Answer by specifying both values separately, and verify by running the three algorithms using those values, showing that they return the same response.

**Top p value:** `<your answer here>`

**Min p value:** `<your answer here>`

For your verification code, choose your own prompt and specify any amount of `max_new_tokens`

In [None]:
## <your code here>

## Question 5 (open ended): What do these algorithms do? (20pts)

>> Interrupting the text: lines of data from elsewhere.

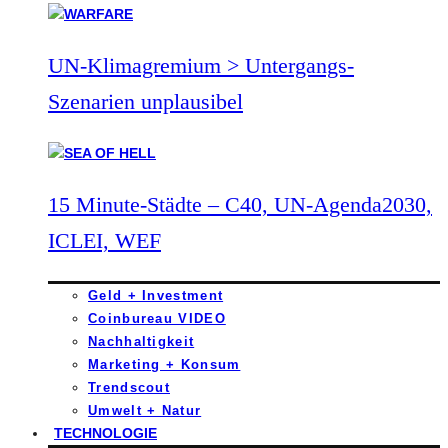
UN-Klimagremium > Untergangs-
Szenarien unplausibel
15 Minute-Städte – C40, UN-Agenda2030,
ICLEI, WEF
Geld + Investment
Coinbureau VIDEO
Nachhaltigkeit
Marketing + Konsum
Trendscout
Umwelt + Natur
TECHNOLOGIE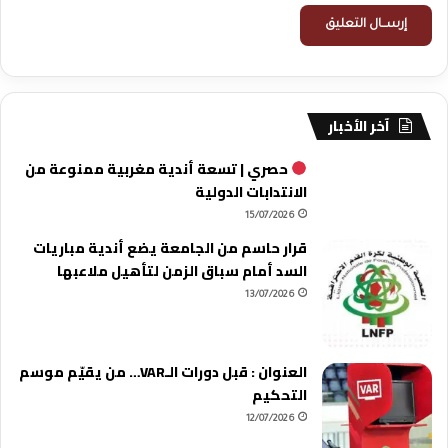
آخر الأخبار
حصري | تسعة أندية مغربية ممنوعة من
الانتدابات الدولية
15/07/2026
قرار حاسم من الجامعة يضع أندية مباريات
السد أمام سباق الزمن لتأهيل ملاعبها
13/07/2026
العنوان : قبل دورات الـVAR… من يقيّم موسم
التحكيم
12/07/2026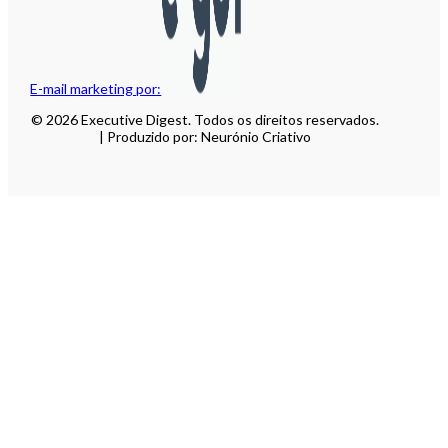
E-mail marketing por:
© 2026 Executive Digest. Todos os direitos reservados.
| Produzido por: Neurónio Criativo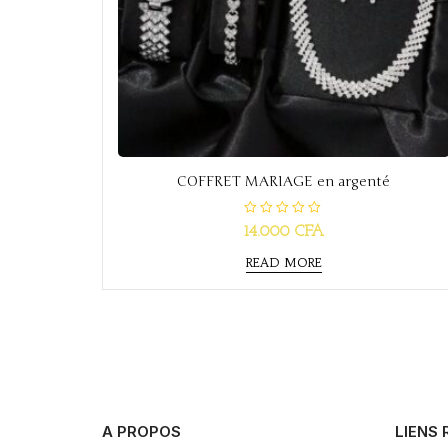
COFFRET MARIAGE en argenté
R
14.000
CFA
a
t
e
READ MORE
d
0
o
u
t
o
f
5
A PROPOS
LIENS 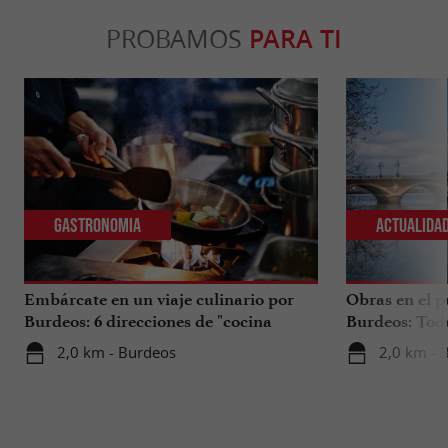
PROBAMOS
PARA TI
Gastronomia
Actualida
Embárcate en un viaje culinario por
Obras en el p
Burdeos: 6 direcciones de "cocina
Burdeos: Tod
internacional"
tus viajes en 
2,0 km - Burdeos
2,0 km - 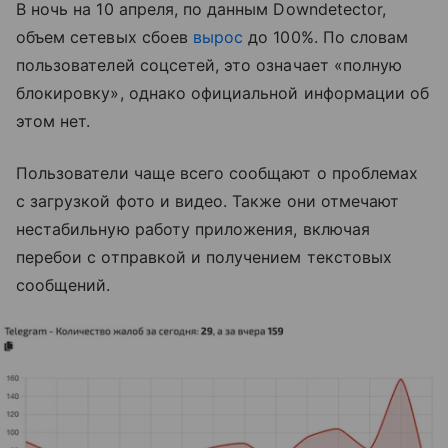
В ночь на 10 апреля, по данным Downdetector,
объем сетевых сбоев
вырос
до 100%. По словам
пользователей соцсетей, это означает «полную
блокировку», однако официальной информации об
этом нет.
Пользователи чаще всего сообщают о проблемах
с загрузкой фото и видео. Также они отмечают
нестабильную работу приложения, включая
перебои с отправкой и получением текстовых
сообщений.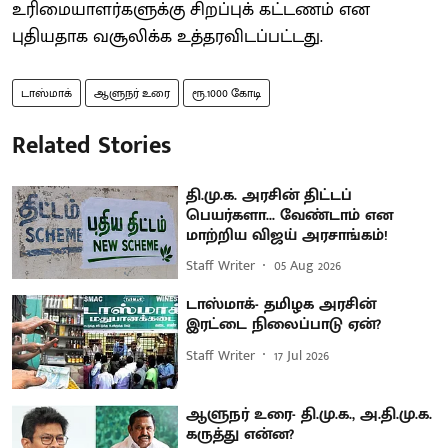
உரிமையாளர்களுக்கு சிறப்புக் கட்டணம் என
புதியதாக வசூலிக்க உத்தரவிடப்பட்டது.
டாஸ்மாக்
ஆளுநர் உரை
ரூ.1000 கோடி
Related Stories
தி.மு.க. அரசின் திட்டப்
பெயர்களா... வேண்டாம் என
மாற்றிய விஜய் அரசாங்கம்!
Staff Writer
05 Aug 2026
டாஸ்மாக்- தமிழக அரசின்
இரட்டை நிலைப்பாடு ஏன்?
Staff Writer
17 Jul 2026
ஆளுநர் உரை- தி.மு.க., அ.தி.மு.க.
கருத்து என்ன?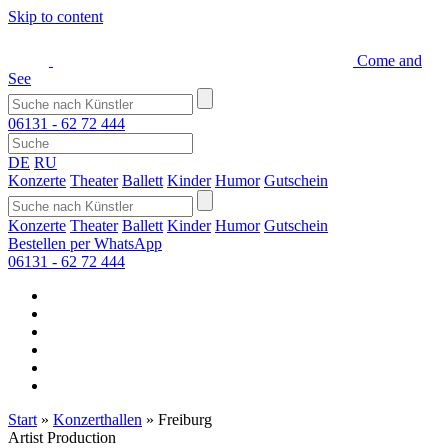
Skip to content
Come and
See
06131 - 62 72 444
DE
RU
Konzerte
Theater
Ballett
Kinder
Humor
Gutschein
Konzerte
Theater
Ballett
Kinder
Humor
Gutschein
Bestellen per WhatsApp
06131 - 62 72 444
Start
»
Konzerthallen
»
Freiburg
Artist Production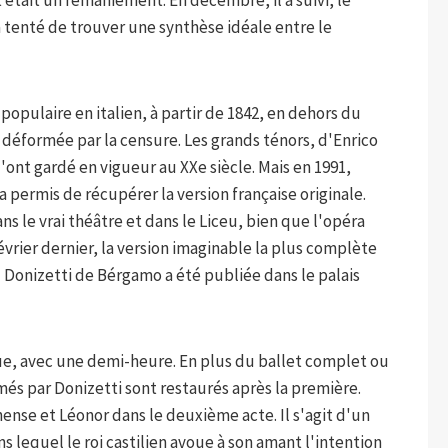
 a tenté de trouver une synthèse idéale entre le
opulaire en italien, à partir de 1842, en dehors du
éformée par la censure. Les grands ténors, d'Enrico
l'ont gardé en vigueur au XXe siècle. Mais en 1991,
a permis de récupérer la version française originale.
ans le vrai théâtre et dans le Liceu, bien que l'opéra
février dernier, la version imaginable la plus complète
 Donizetti de Bérgamo a été publiée dans le palais
ue, avec une demi-heure. En plus du ballet complet ou
imés par Donizetti sont restaurés après la première.
hense et Léonor dans le deuxième acte. Il s'agit d'un
lequel le roi castilien avoue à son amant l'intention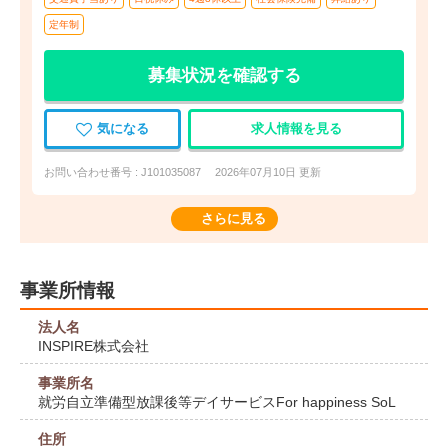
定年制
募集状況を確認する
気になる
求人情報を見る
お問い合わせ番号 : J101035087
2026年07月10日 更新
さらに見る
事業所情報
法人名
INSPIRE株式会社
事業所名
就労自立準備型放課後等デイサービスFor happiness SoL
住所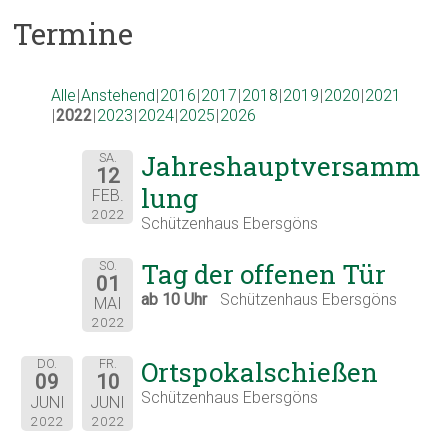
Termine
Alle
Anstehend
2016
2017
2018
2019
2020
2021
2022
2023
2024
2025
2026
Jahreshauptversamm
SA.
12
lung
FEB.
2022
Schützenhaus Ebersgöns
Tag der offenen Tür
SO.
01
ab 10 Uhr
Schützenhaus Ebersgöns
MAI
2022
Ortspokalschießen
DO.
FR.
09
10
Schützenhaus Ebersgöns
JUNI
JUNI
2022
2022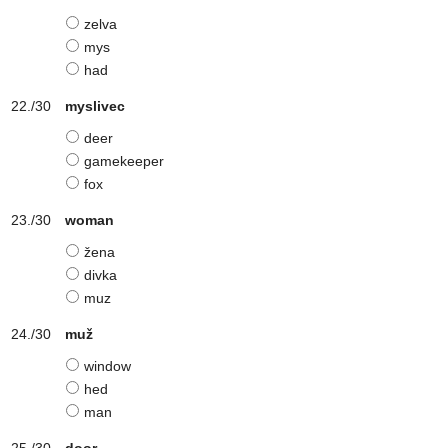
zelva
mys
had
myslivec
deer
gamekeeper
fox
woman
žena
divka
muz
muž
window
hed
man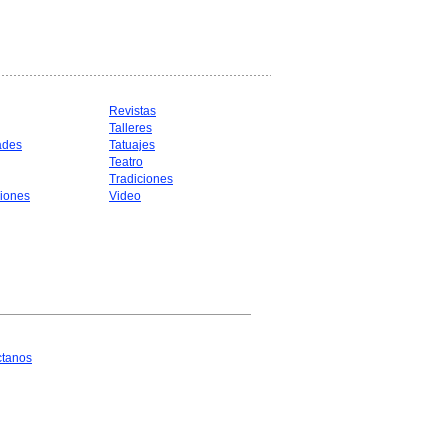
Revistas
Talleres
ades
Tatuajes
Teatro
Tradiciones
iones
Video
ctanos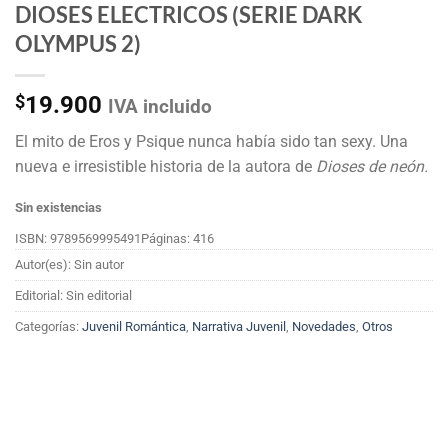
DIOSES ELECTRICOS (SERIE DARK
OLYMPUS 2)
$
19.900
IVA incluido
El mito de Eros y Psique nunca había sido tan sexy. Una
nueva e irresistible historia de la autora de
Dioses de neón.
Sin existencias
ISBN: 9789569995491
Páginas: 416
Autor(es): Sin autor
Editorial: Sin editorial
Categorías:
Juvenil Romántica
,
Narrativa Juvenil
,
Novedades
,
Otros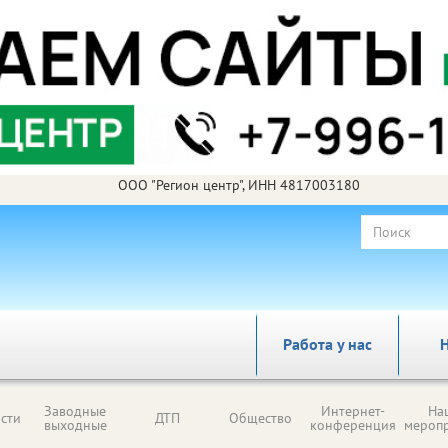
ООО "Регион центр", ИНН 4817003180
Работа у нас
Н
Заводные
Интернет-
На
сти
ДТП
Общество
выходные
конференция
мероп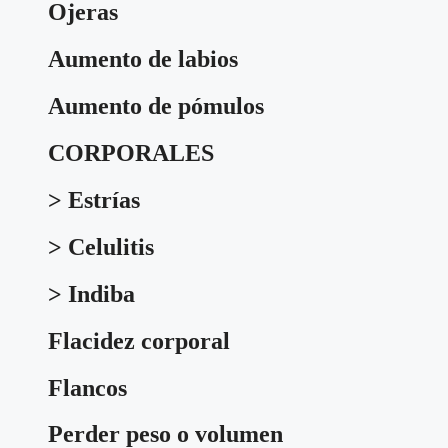
Ojeras
Aumento de labios
Aumento de pómulos
CORPORALES
> Estrías
> Celulitis
> Indiba
Flacidez corporal
Flancos
Perder peso o volumen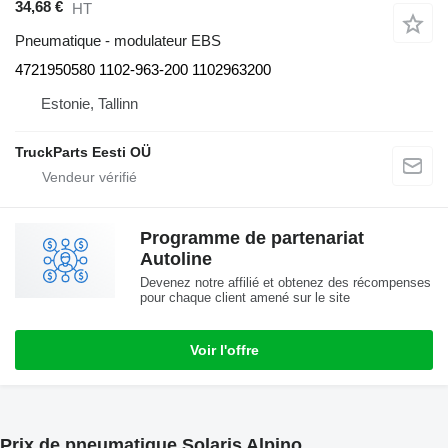
34,68 €
HT
Pneumatique - modulateur EBS
4721950580 1102-963-200 1102963200
Estonie, Tallinn
TruckParts Eesti OÜ
Programme de partenariat
Autoline
Devenez notre affilié et obtenez des récompenses
pour chaque client amené sur le site
Voir l'offre
Prix de pneumatique Solaris Alpino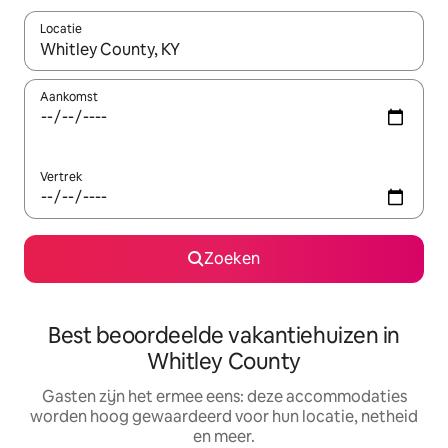
Locatie
Wanneer er suggesties beschikbaar zijn, maak je een keuze met
Aankomst
Vertrek
Zoeken
Best beoordeelde vakantiehuizen in
Whitley County
Gasten zijn het ermee eens: deze accommodaties
worden hoog gewaardeerd voor hun locatie, netheid
en meer.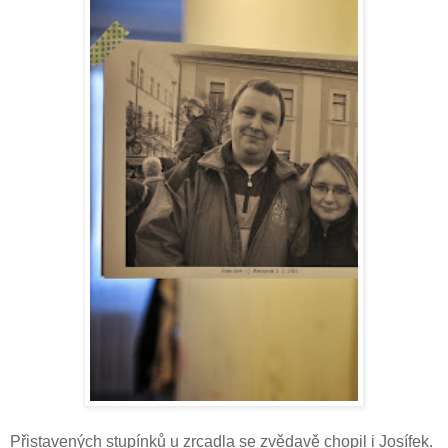
Přistavených stupínků u zrcadla se zvědavě chopil i Josífek.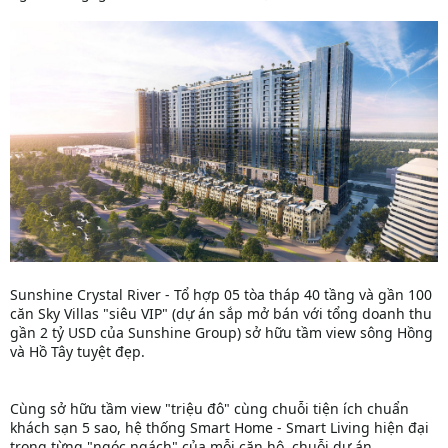
Sunshine Crystal River - Tổ hợp 05 tòa tháp 40 tầng và gần 100
căn Sky Villas "siêu VIP" (dự án sắp mở bán với tổng doanh thu
gần 2 tỷ USD của Sunshine Group) sở hữu tầm view sông Hồng
và Hồ Tây tuyệt đẹp.
Cùng sở hữu tầm view "triệu đô" cùng chuỗi tiện ích chuẩn
khách sạn 5 sao, hệ thống Smart Home - Smart Living hiện đại
trong từng "ngóc ngách" của mỗi căn hộ, chuỗi dự án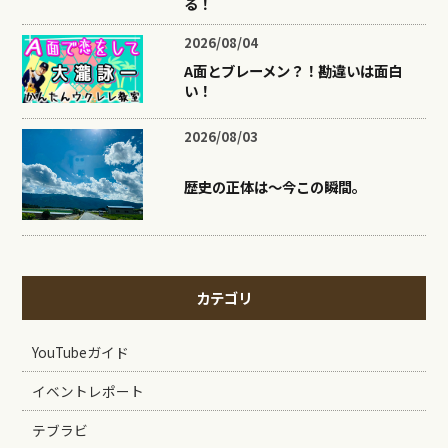
る！
2026/08/04
A面とブレーメン？！勘違いは面白
い！
2026/08/03
歴史の正体は〜今この瞬間。
カテゴリ
YouTubeガイド
イベントレポート
テブラビ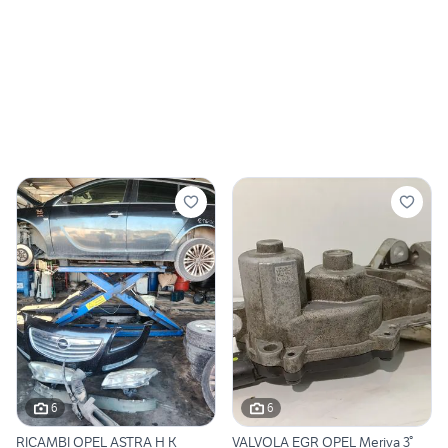
6
6
RICAMBI OPEL ASTRA H K
VALVOLA EGR OPEL Meriva 3°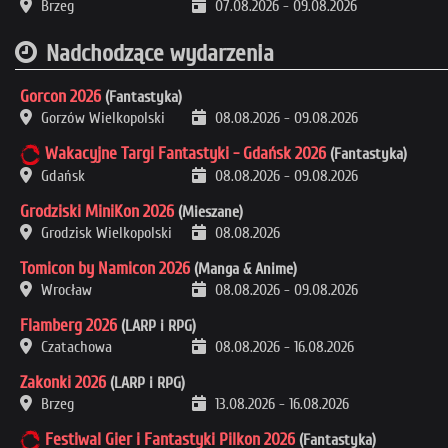
Brzeg
07.08.2026
-
09.08.2026
Nadchodzące wydarzenia
Gorcon 2026
(Fantastyka)
Gorzów Wielkopolski
08.08.2026
-
09.08.2026
Wakacyjne Targi Fantastyki - Gdańsk 2026
(Fantastyka)
Gdańsk
08.08.2026
-
09.08.2026
Grodziski MiniKon 2026
(Mieszane)
Grodzisk Wielkopolski
08.08.2026
Tomicon by Namicon 2026
(Manga & Anime)
Wrocław
08.08.2026
-
09.08.2026
Flamberg 2026
(LARP i RPG)
Czatachowa
08.08.2026
-
16.08.2026
Zakonki 2026
(LARP i RPG)
Brzeg
13.08.2026
-
16.08.2026
Festiwal Gier i Fantastyki Pilkon 2026
(Fantastyka)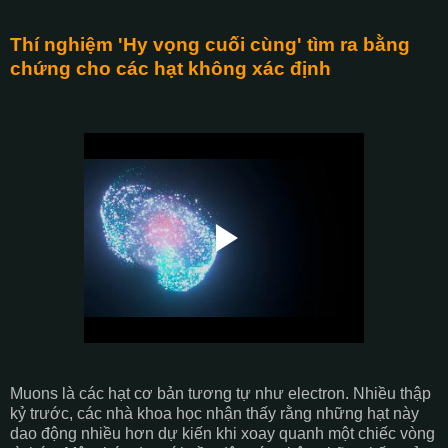
Thí nghiệm 'Hy vọng cuối cùng' tìm ra bằng
chứng cho các hạt không xác định
Muons là các hạt cơ bản tương tự như electron. Nhiều thập
kỷ trước, các nhà khoa học nhận thấy rằng những hạt này
dao động nhiều hơn dự kiến khi xoay quanh một chiếc vòng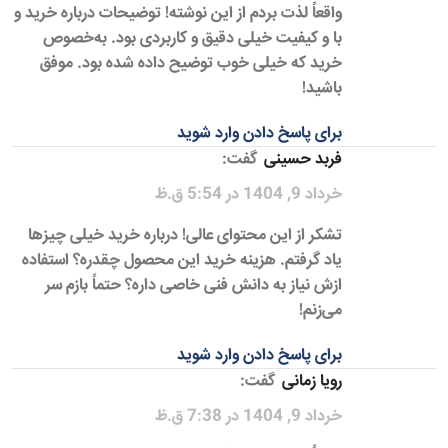
واقعاً لذت بردم از این نوشته! توضیحات درباره خرید و
با و کیفیت خیلی دقیق و کاربردی بود. به‌خصوص
خرید که خیلی خوب توضیح داده شده بود. موفق
باشید!
برای پاسخ دادن وارد شوید
فربد حسینی
گفت:
خرداد 9, 1404 در 5:54 ق.ظ
تشکر از این محتوای عالی! درباره خرید خیلی چیزها
یاد گرفتم. هزینه خرید این محصول چقدره؟ استفاده
ازش نیاز به دانش فنی خاصی داره؟ حتماً بازم سر
می‌زنم!
برای پاسخ دادن وارد شوید
رویا زمانی
گفت:
خرداد 9, 1404 در 7:38 ق.ظ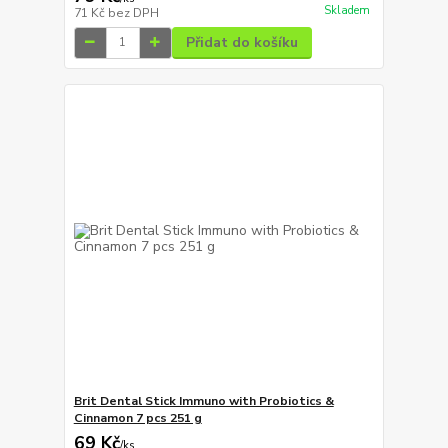
Skladem
71 Kč
bez DPH
Přidat do košíku
Brit Dental Stick Immuno with Probiotics &
Cinnamon 7 pcs 251 g
69 Kč
/
ks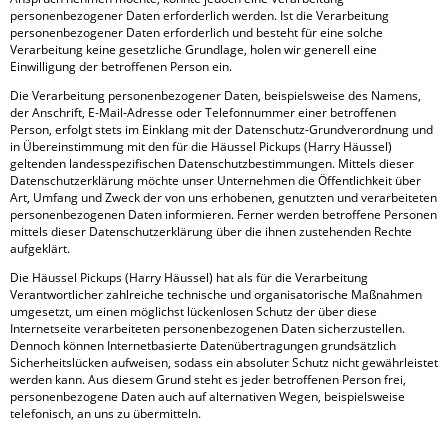
personenbezogener Daten erforderlich werden. Ist die Verarbeitung
personenbezogener Daten erforderlich und besteht für eine solche
Verarbeitung keine gesetzliche Grundlage, holen wir generell eine
Einwilligung der betroffenen Person ein.
Die Verarbeitung personenbezogener Daten, beispielsweise des Namens,
der Anschrift, E-Mail-Adresse oder Telefonnummer einer betroffenen
Person, erfolgt stets im Einklang mit der Datenschutz-Grundverordnung und
in Übereinstimmung mit den für die Häussel Pickups (Harry Häussel)
geltenden landesspezifischen Datenschutzbestimmungen. Mittels dieser
Datenschutzerklärung möchte unser Unternehmen die Öffentlichkeit über
Art, Umfang und Zweck der von uns erhobenen, genutzten und verarbeiteten
personenbezogenen Daten informieren. Ferner werden betroffene Personen
mittels dieser Datenschutzerklärung über die ihnen zustehenden Rechte
aufgeklärt.
Die Häussel Pickups (Harry Häussel) hat als für die Verarbeitung
Verantwortlicher zahlreiche technische und organisatorische Maßnahmen
umgesetzt, um einen möglichst lückenlosen Schutz der über diese
Internetseite verarbeiteten personenbezogenen Daten sicherzustellen.
Dennoch können Internetbasierte Datenübertragungen grundsätzlich
Sicherheitslücken aufweisen, sodass ein absoluter Schutz nicht gewährleistet
werden kann. Aus diesem Grund steht es jeder betroffenen Person frei,
personenbezogene Daten auch auf alternativen Wegen, beispielsweise
telefonisch, an uns zu übermitteln.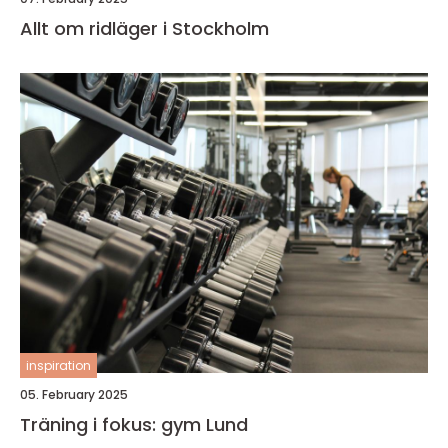
Allt om ridläger i Stockholm
inspiration
05. February 2025
Träning i fokus: gym Lund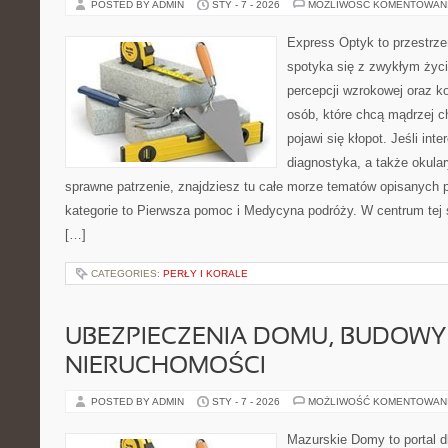
POSTED BY ADMIN
STY - 7 - 2026
MOŻLIWOŚĆ KOMENTOWAN
Express Optyk to przestrze
spotyka się z zwykłym życ
percepcji wzrokowej oraz k
osób, które chcą mądrzej c
pojawi się kłopot. Jeśli int
diagnostyka, a także okular
sprawne patrzenie, znajdziesz tu całe morze tematów opisanych 
kategorie to Pierwsza pomoc i Medycyna podróży. W centrum tej st
[…]
CATEGORIES:
PERŁY I KORALE
UBEZPIECZENIA DOMU, BUDOWY 
NIERUCHOMOŚCI
POSTED BY ADMIN
STY - 7 - 2026
MOŻLIWOŚĆ KOMENTOWAN
Mazurskie Domy to portal d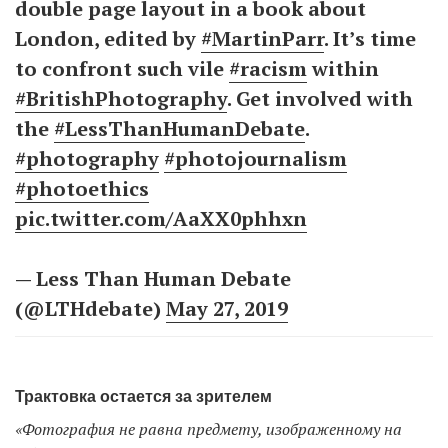
double page layout in a book about
London, edited by
#MartinParr
. It’s time
to confront such vile
#racism
within
#BritishPhotography
. Get involved with
the
#LessThanHumanDebate
.
#photography
#photojournalism
#photoethics
pic.twitter.com/AaXX0phhxn
— Less Than Human Debate
(@LTHdebate)
May 27, 2019
Трактовка остается за зрителем
«Фотография не равна предмету, изображенному на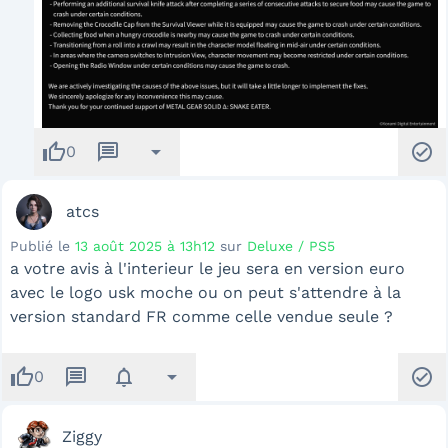
thumb_up
message
arrow_drop_down
check_circle
0
atcs
Publié le
13 août 2025 à 13h12
sur
Deluxe / PS5
a votre avis à l'interieur le jeu sera en version euro
avec le logo usk moche ou on peut s'attendre à la
version standard FR comme celle vendue seule ?
thumb_up
message
notifications
arrow_drop_down
check_circle
0
Ziggy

Now that we have decoding algorithms at hand, we can get outputs using them and observe their effects.
Sample 10 outputs from each of these decoding algorithms given the same prompt and answer the following questions:

**(a)** Qualitatively, what difference do you see among those various samples? Ground your analysis in the formulations and algorithms. (4pts)

`<your answer here>`

**(b)** Quantitatively, propose a way to measure the intuition you have above. Define the measure you have chosen, implement it, and calculate results. Do you see the same trends as your qualitative analysis in part (a)? (8pts)

In [None]:
## <your code here>

`<your analysis here>`

**(c)** Now, pick one of the algorithms above and vary the `temperature` parameter. What is the effect on the outputs and why? (Make sure to test a wide range of values that are somewhat sensible to see an effect). (8pts)

In [None]:
## <your code here>

`<your analysis here>`

## Question 6: Perplexity (10pts)

Chose a response generated by either the base model or instruct-tuned model using greedy decoding. Calculate the perplexity of this response using both the base model and instruct-tuned model and compare these values.

You can use the perplexity calculation as defined here: https://huggingface.co/docs/transformers/en/perplexity

Prompt:

```
"Write an obituary for [famous person X]:"
```

In [None]:
raw_prompt = "Write an obituary for [famous person X]:" # please replace "[famous person X]" accordingly.
prompt = preprocess(raw_prompt, model_type='instruct')

## <your code here>

Now, think about these values: what do they tell you? And why?